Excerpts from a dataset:
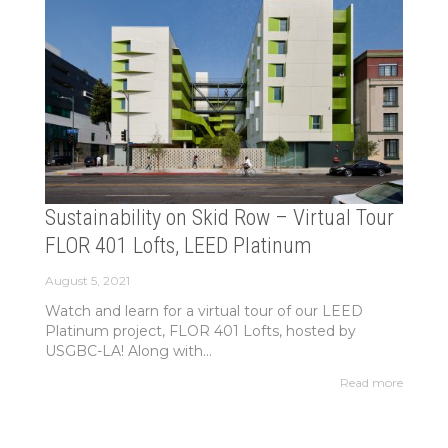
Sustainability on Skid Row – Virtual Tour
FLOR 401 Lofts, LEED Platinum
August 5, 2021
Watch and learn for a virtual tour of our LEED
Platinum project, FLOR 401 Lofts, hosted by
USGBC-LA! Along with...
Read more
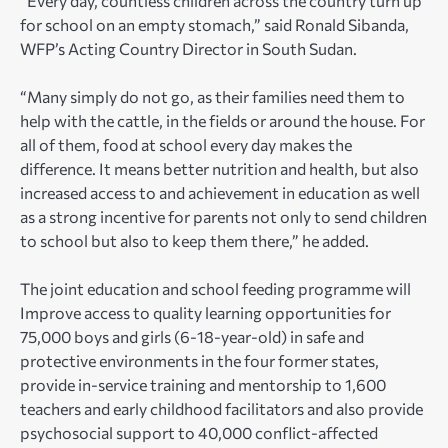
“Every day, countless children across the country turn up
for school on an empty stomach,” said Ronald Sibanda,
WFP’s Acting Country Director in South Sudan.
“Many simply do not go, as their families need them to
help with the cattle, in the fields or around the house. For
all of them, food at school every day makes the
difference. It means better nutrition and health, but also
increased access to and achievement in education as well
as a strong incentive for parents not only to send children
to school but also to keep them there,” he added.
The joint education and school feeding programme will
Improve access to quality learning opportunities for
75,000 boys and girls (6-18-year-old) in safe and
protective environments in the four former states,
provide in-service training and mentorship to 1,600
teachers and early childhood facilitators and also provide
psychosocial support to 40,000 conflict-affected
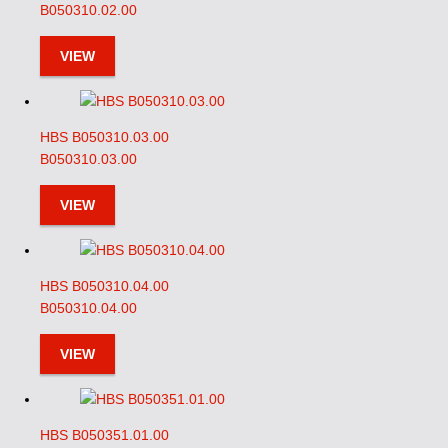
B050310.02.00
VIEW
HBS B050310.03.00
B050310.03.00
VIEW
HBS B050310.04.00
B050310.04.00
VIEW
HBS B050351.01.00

_Your assignment_
The reply should hold the lines from the top of the records through the line containing "country turn up", reproduced exactly, and no pictures.

_Solution to the exercise_
Sustainability on Skid Row – Virtual Tour
FLOR 401 Lofts, LEED Platinum
August 5, 2021
Watch and learn for a virtual tour of our LEED
Platinum project, FLOR 401 Lofts, hosted by
USGBC-LA! Along with...
Read more
“Every day, countless children across the country turn up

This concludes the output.